この作品は…そうだ、一言でいうならば。 青年になってから味わう(かも知れない)「スタンドバイミー」って印象。
いや、それについては人それぞれだろう。 けど、味わった人は「本当の大人」になれるんじゃないか?と思う。
そう「本当の大人」だ。
もちろん、年齢だけの事じゃない。 表現するなら「人の気持ちが分かって同情できる人間」だ。
この作品は例えるなら…少年が、射精を覚えてから青年にるまでの時期。 微妙かつ、これから大人になる時に、影響を与えるだろう慎重なタイミングだ。 感化され易く、そして影響を受けやすい時期…。
――朱に交われば赤くなる。
まさに多感かつ、末端に広がってゆく心を持った者にとって世界とは……(例として)赤き世界。 狂った「赤き世の中」でも、狂った人間にならないように防護壁を作り…ただただ自分を護る。 そして、狂わなかったが故に「何の存在意味もなくなった大人」になってゆく。 そんな悲しい場所が、我々の済んでいる……この世界だ。

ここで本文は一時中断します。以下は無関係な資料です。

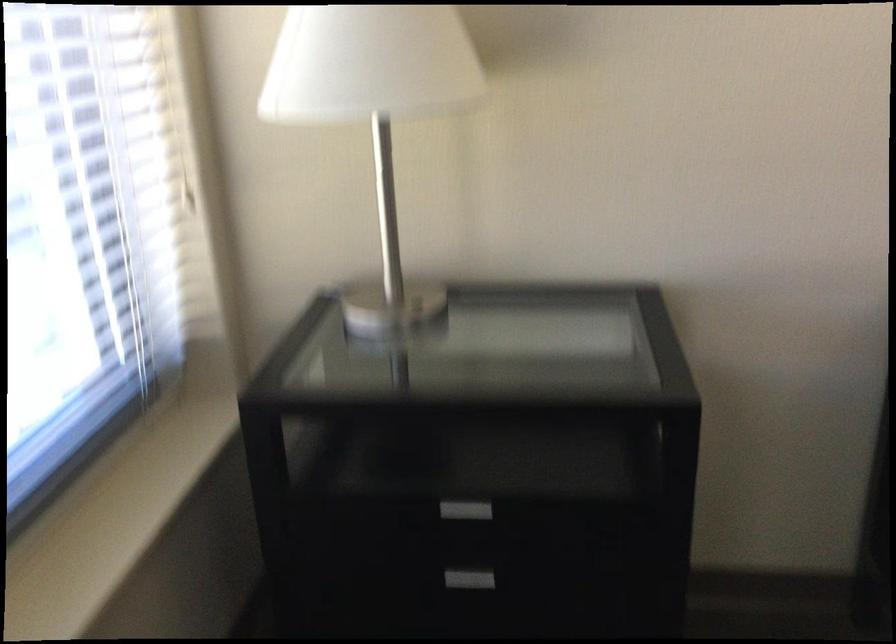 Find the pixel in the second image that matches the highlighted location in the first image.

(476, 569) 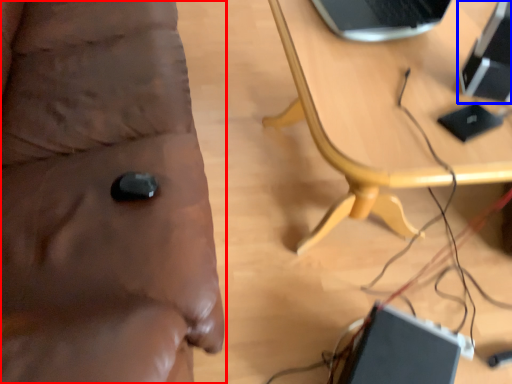 Question: Among these objects, which one is nearest to the camera, furniture (highlighted by a red box) or computer (highlighted by a blue box)?

Choices:
 (A) furniture
 (B) computer

Answer: (A) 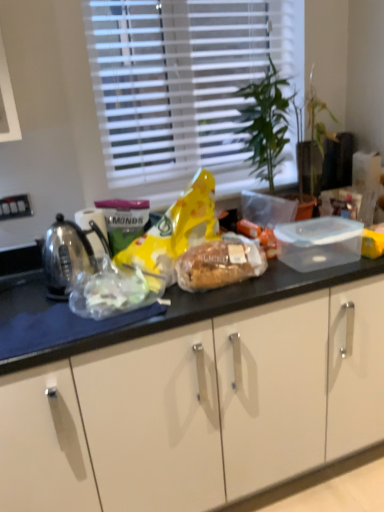 Question: Considering the relative sizes of white blinds at upper center and polished stainless steel kettle at left in the image provided, is white blinds at upper center wider than polished stainless steel kettle at left?

Choices:
 (A) yes
 (B) no

Answer: (B)

Question: Considering the relative positions of white blinds at upper center and polished stainless steel kettle at left in the image provided, is white blinds at upper center to the left of polished stainless steel kettle at left from the viewer's perspective?

Choices:
 (A) no
 (B) yes

Answer: (A)

Question: Considering the relative sizes of white blinds at upper center and polished stainless steel kettle at left in the image provided, is white blinds at upper center thinner than polished stainless steel kettle at left?

Choices:
 (A) no
 (B) yes

Answer: (B)

Question: From a real-world perspective, is white blinds at upper center on polished stainless steel kettle at left?

Choices:
 (A) no
 (B) yes

Answer: (B)

Question: Can you confirm if white blinds at upper center is bigger than polished stainless steel kettle at left?

Choices:
 (A) yes
 (B) no

Answer: (A)

Question: Is polished stainless steel kettle at left wider or thinner than translucent plastic bag at left?

Choices:
 (A) thin
 (B) wide

Answer: (A)

Question: In terms of height, does polished stainless steel kettle at left look taller or shorter compared to translucent plastic bag at left?

Choices:
 (A) tall
 (B) short

Answer: (A)

Question: Would you say polished stainless steel kettle at left is inside or outside translucent plastic bag at left?

Choices:
 (A) inside
 (B) outside

Answer: (B)

Question: Based on their positions, is polished stainless steel kettle at left located to the left or right of translucent plastic bag at left?

Choices:
 (A) right
 (B) left

Answer: (B)

Question: Based on their sizes in the image, would you say white blinds at upper center is bigger or smaller than translucent plastic bag at left?

Choices:
 (A) big
 (B) small

Answer: (A)

Question: Is white blinds at upper center inside the boundaries of translucent plastic bag at left, or outside?

Choices:
 (A) inside
 (B) outside

Answer: (B)

Question: From their relative heights in the image, would you say white blinds at upper center is taller or shorter than translucent plastic bag at left?

Choices:
 (A) tall
 (B) short

Answer: (A)

Question: From a real-world perspective, relative to translucent plastic bag at left, is white blinds at upper center vertically above or below?

Choices:
 (A) above
 (B) below

Answer: (A)

Question: Considering the positions of point (119, 310) and point (56, 253), is point (119, 310) closer or farther from the camera than point (56, 253)?

Choices:
 (A) closer
 (B) farther

Answer: (A)

Question: From a real-world perspective, is translucent plastic bag at left above or below polished stainless steel kettle at left?

Choices:
 (A) below
 (B) above

Answer: (A) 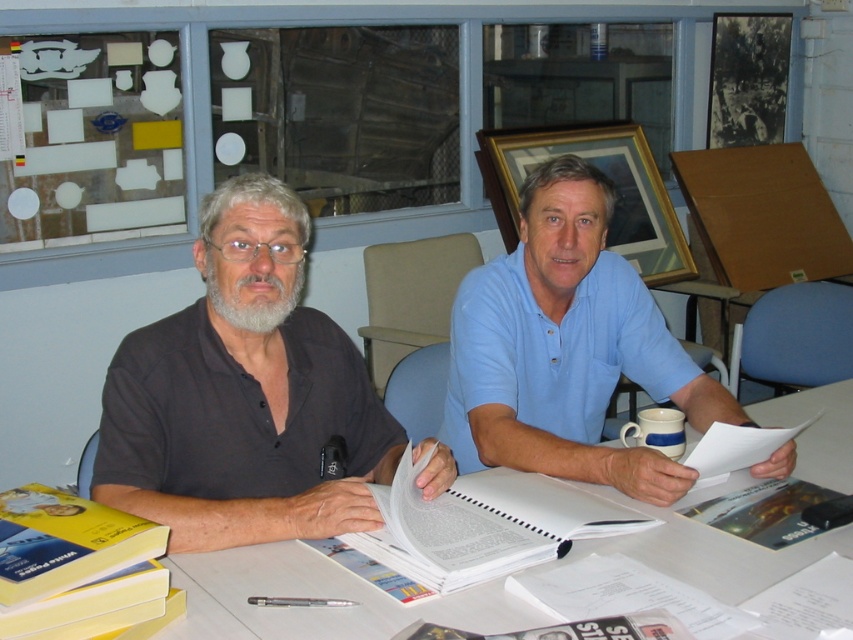 Question: Which object is closer to the camera taking this photo?

Choices:
 (A) white paper book at center
 (B) white paper at right
 (C) white paper at center
 (D) light blue polo shirt at center

Answer: (C)

Question: Which object is farther from the camera taking this photo?

Choices:
 (A) light blue polo shirt at center
 (B) white paper book at center

Answer: (A)

Question: Is dark gray shirt at center below light blue polo shirt at center?

Choices:
 (A) no
 (B) yes

Answer: (B)

Question: Does white paper at center appear over matte plastic book at center?

Choices:
 (A) yes
 (B) no

Answer: (A)

Question: Which point is closer to the camera taking this photo?

Choices:
 (A) (409, 452)
 (B) (274, 336)
 (C) (515, 392)

Answer: (A)

Question: Observing the image, what is the correct spatial positioning of dark gray shirt at left in reference to light blue polo shirt at center?

Choices:
 (A) below
 (B) above

Answer: (A) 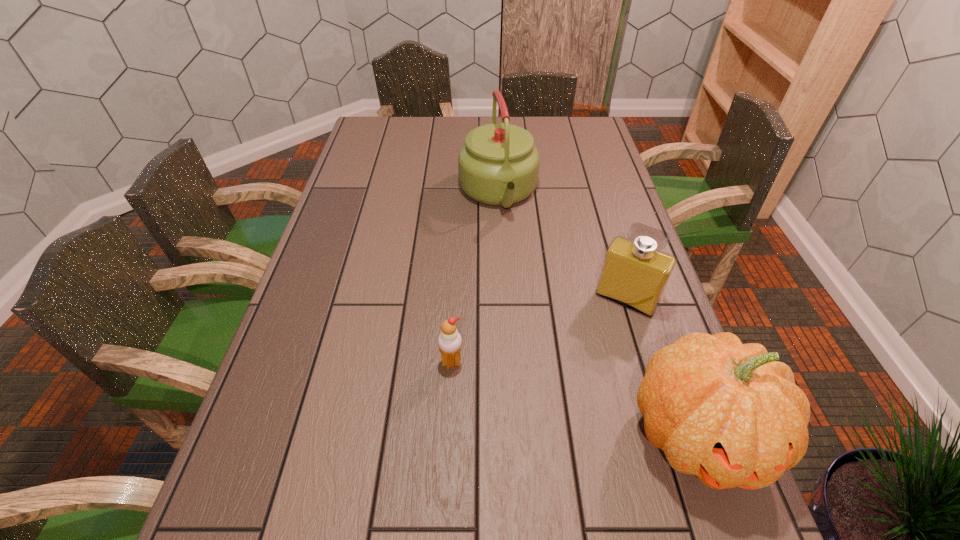 Where is `vacant space located at the spout of the farthest object`? The width and height of the screenshot is (960, 540). vacant space located at the spout of the farthest object is located at coordinates (526, 298).

Find the location of a particular element. free space located at the spout of the farthest object is located at coordinates (517, 265).

Where is `vacant space located 0.120m at the spout of the farthest object`? The image size is (960, 540). vacant space located 0.120m at the spout of the farthest object is located at coordinates (514, 253).

You are a GUI agent. You are given a task and a screenshot of the screen. Output one action in this format:
    pyautogui.click(x=<x>, y=<y>)
    Task: Click on the object that is at the near edge
    This screenshot has height=540, width=960.
    Given the screenshot: What is the action you would take?
    pyautogui.click(x=729, y=413)

Identify the location of pumpkin situated at the right edge. (729, 413).

Where is `perfume present at the right edge`? Image resolution: width=960 pixels, height=540 pixels. perfume present at the right edge is located at coordinates (635, 272).

Find the location of a particular element. This screenshot has height=540, width=960. object positioned at the near right corner is located at coordinates (729, 413).

You are a GUI agent. You are given a task and a screenshot of the screen. Output one action in this format:
    pyautogui.click(x=<x>, y=<y>)
    Task: Click on the vacant space at the far edge
    The width and height of the screenshot is (960, 540).
    Given the screenshot: What is the action you would take?
    pyautogui.click(x=451, y=144)

Where is `vacant space at the left edge`? The image size is (960, 540). vacant space at the left edge is located at coordinates (307, 328).

The width and height of the screenshot is (960, 540). What are the coordinates of `vacant area at the right edge of the desktop` in the screenshot? It's located at (586, 188). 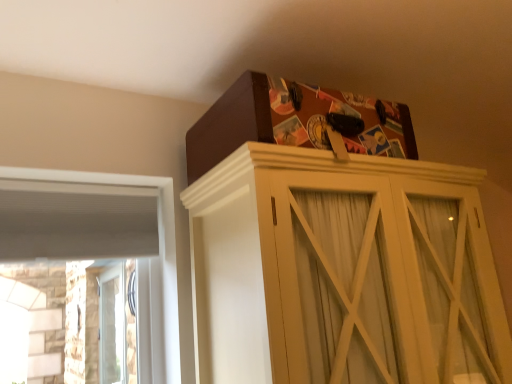 Question: Can you confirm if matte brown cabinet at upper center is wider than brown cardboard box at upper center?

Choices:
 (A) yes
 (B) no

Answer: (A)

Question: Is the position of matte brown cabinet at upper center more distant than that of brown cardboard box at upper center?

Choices:
 (A) yes
 (B) no

Answer: (B)

Question: Is matte brown cabinet at upper center to the right of brown cardboard box at upper center from the viewer's perspective?

Choices:
 (A) no
 (B) yes

Answer: (B)

Question: Can you confirm if matte brown cabinet at upper center is taller than brown cardboard box at upper center?

Choices:
 (A) yes
 (B) no

Answer: (A)

Question: Is the position of matte brown cabinet at upper center less distant than that of brown cardboard box at upper center?

Choices:
 (A) no
 (B) yes

Answer: (B)

Question: From a real-world perspective, is matte brown cabinet at upper center physically located above or below white wood frame at left?

Choices:
 (A) above
 (B) below

Answer: (B)

Question: Considering the positions of matte brown cabinet at upper center and white wood frame at left in the image, is matte brown cabinet at upper center wider or thinner than white wood frame at left?

Choices:
 (A) thin
 (B) wide

Answer: (B)

Question: From the image's perspective, is matte brown cabinet at upper center above or below white wood frame at left?

Choices:
 (A) below
 (B) above

Answer: (B)

Question: In terms of size, does matte brown cabinet at upper center appear bigger or smaller than white wood frame at left?

Choices:
 (A) big
 (B) small

Answer: (A)

Question: From the image's perspective, is brown cardboard box at upper center above or below white wood frame at left?

Choices:
 (A) above
 (B) below

Answer: (A)

Question: Choose the correct answer: Is brown cardboard box at upper center inside white wood frame at left or outside it?

Choices:
 (A) outside
 (B) inside

Answer: (A)

Question: Would you say brown cardboard box at upper center is to the left or to the right of white wood frame at left in the picture?

Choices:
 (A) left
 (B) right

Answer: (B)

Question: From a real-world perspective, is brown cardboard box at upper center above or below white wood frame at left?

Choices:
 (A) below
 (B) above

Answer: (B)

Question: Is point (163, 253) closer or farther from the camera than point (458, 225)?

Choices:
 (A) farther
 (B) closer

Answer: (A)

Question: Do you think white wood frame at left is within matte brown cabinet at upper center, or outside of it?

Choices:
 (A) outside
 (B) inside

Answer: (A)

青く産まれようが、緑の癒しを持とうが…赤き世界で生きるのは過酷だ。 ならば――「朱に交わり赤くなれ」と大人や偉い人は問う。 それがこの狂った世界で…赤き人らの創るルールだ。
ああ、その世界の異常さよ。 個人の突出などは、何の意味もない。 赤き世界の目線で「狂ってない人間」を量産するため、生産を促す。
永遠の命などは決して無い。 なのに、誰がそんな世界で永らえたいのか? 人はそこまで長生きできない。 狂ってる世界だからこそ…寿命すらも全う出来ない人間も出てくる。
やれやれだ…心の底から、赤き世界に失望する。
*
*
ん―――で、だ。 この映画はガス・ヴァン・サントの特異な演出で進んでゆく。 想えば、過去…1989年、マット・ディロンの「ドラッグストア・カウボーイ」で知った職人監督だった。 その後も「グッド・ウィル・ハンティング/旅立ち」や、1998年版の「サイコ」とか あ、そうそう!ショーン・コネリーの「小説家を見つけたら」などもあった。 作品のバリエーションも素晴らしく、その多彩さに感銘を受けたのを想い出す。 編集とか録音とか…かなり細部に拘る監督なのかな、と推察してる…作品を観てると、かなり細かい配慮がされてるしね。
しかし、なんと言っても主役の2人が素敵だ。 今は亡き「リバー・フェニックス」が「居眠り病」という奇異な難病持ちのマイクを好演。 そして「キアヌ・リーヴス」が演じるスコット…その2人の関係が「過去の何か」を想い出させて、個人的に胸に来た。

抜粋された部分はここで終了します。